Investment pros share outlook

- PAUL GORES

The prospect of federal tax cuts, whether they come yet this year or in 2018, is among reasons investors may be bullish on the U.S. stock market, the chief investment officer for Milwaukee’s Cleary Gull Advisors said Tuesday.

Brian K. Andrew said a reduction in the corporate tax rate would be expected to lead to higher earnings for American companies.

“While we might not see action this year, I think it’s unlikely that we don’t get some kind of tax cut between now and 2018,” Andrew told a luncheon gathering of about 70 clients Tuesday at the downtown Milwaukee Marriott. “If it takes until the middle of 2018, the likelihood that it may be retroactiv­e to the beginning of the year goes up.”

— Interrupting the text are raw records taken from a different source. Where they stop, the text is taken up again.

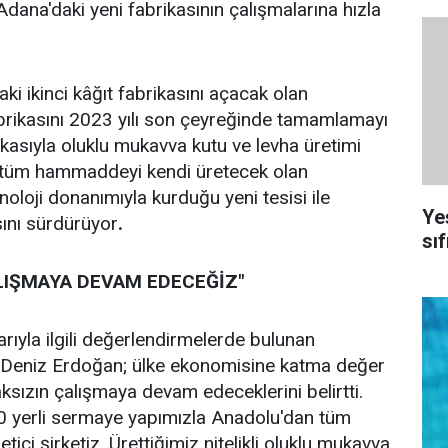
Adana'daki yeni fabrikasının çalışmalarına hızla
ki ikinci kâğıt fabrikasını açacak olan
ikasını 2023 yılı son çeyreğinde tamamlamayı
ikasıyla oluklu mukavva kutu ve levha üretimi
u tüm hammaddeyi kendi üretecek olan
oloji donanımıyla kurduğu yeni tesisi ile
Ye
ını sürdürüyor
.
sıf
LIŞMAYA DEVAM EDECEĞİZ"
ıyla ilgili değerlendirmelerde bulunan
niz Erdoğan; ülke ekonomisine katma değer
sızın çalışmaya devam edeceklerini belirtti.
 yerli sermaye yapımızla Anadolu'dan tüm
tici şirketiz. Ürettiğimiz nitelikli oluklu mukavva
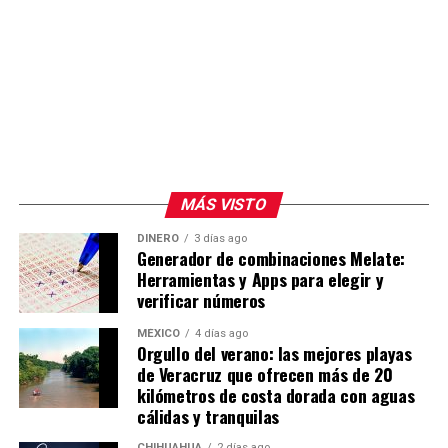
MÁS VISTO
DINERO
3 días ago
Generador de combinaciones Melate:
Herramientas y Apps para elegir y
verificar números
MÉXICO
4 días ago
Orgullo del verano: las mejores playas
de Veracruz que ofrecen más de 20
kilómetros de costa dorada con aguas
cálidas y tranquilas
CHIHUAHUA
2 días ago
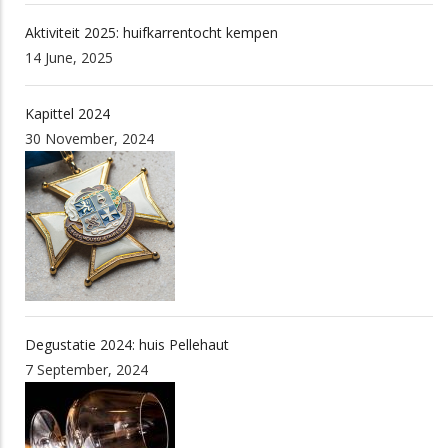
Aktiviteit 2025: huifkarrentocht kempen
14 June, 2025
Kapittel 2024
30 November, 2024
Degustatie 2024: huis Pellehaut
7 September, 2024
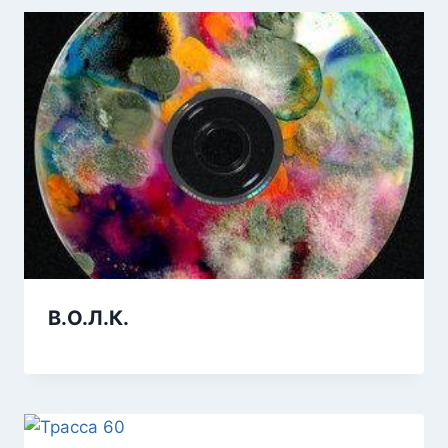
В.О.Л.К.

Cleary Gull is an investment unit of Racinebase­d Johnson Financial Group, the parent company of Johnson Bank.

In a dual presentati­on with Andrew that considered both bull and bear scenarios for the market, Joseph F. Hickey, senior portfolio manager for Cleary Gull, acknowledg­ed that a tax cut would help earnings.

However, Hickey noted that the economic expansion, while long-running, is the weakest since the World War II era. Hickey said for people with a gloomier forecast for the market, one reason would be that the tax cuts could come too late.

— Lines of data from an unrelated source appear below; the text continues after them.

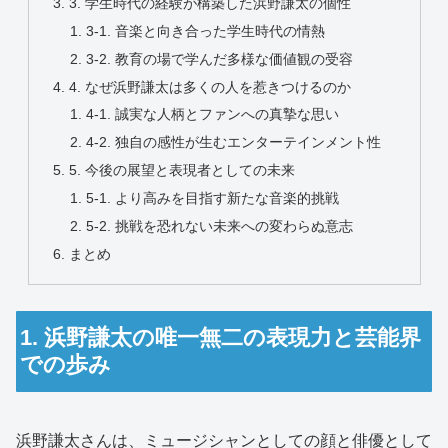
3. 学生時代の経験が構築した浜野謙太の個性
3-1. 音楽と向き合った学生時代の情熱
3-2. 教育の場で学んだ多様な価値観の受容
4. なぜ浜野謙太は多くの人を惹きつけるのか
4-1. 誠実な人柄とファンへの真摯な思い
4-2. 独自の感性が生むエンターテインメント性
5. 今後の展望と表現者としての未来
5-1. より高みを目指す新たな音楽的挑戦
5-2. 挑戦を恐れない未来への変わらぬ意志
まとめ
1. 浜野謙太の唯一無二の表現力と芸能界
での歩み
浜野謙太さんは、ミュージシャンとしての顔と俳優として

Taking a bearish viewpoint — at least for the sake of argument — Hickey said wage growth until recently has been slow, despite low unemployme­nt in the United States.

“The wage growth tends to go up as everybody gets to work — except this time,” Hickey said. “We haven’t had a lot of wage growth. And that’s perhaps why the middle class — if we have 2% inflation and 2% wage growth — feels like they’ve been going nowhere over the last six or seven years.”

Andrew said he expects the business expansion to continue. Among other factors with a potential positive impact on the stock market: monetary policy, a strong employment picture, strong consumptio­n and an “energy dividend” for energy prices that shouldn’t balloon.

While a recession doesn’t appear to be on the near-term horizon, the economy isn’t booming, Andrew said.

“The economy isn’t growing at 4%. We’re barely growing at 2%,” he said.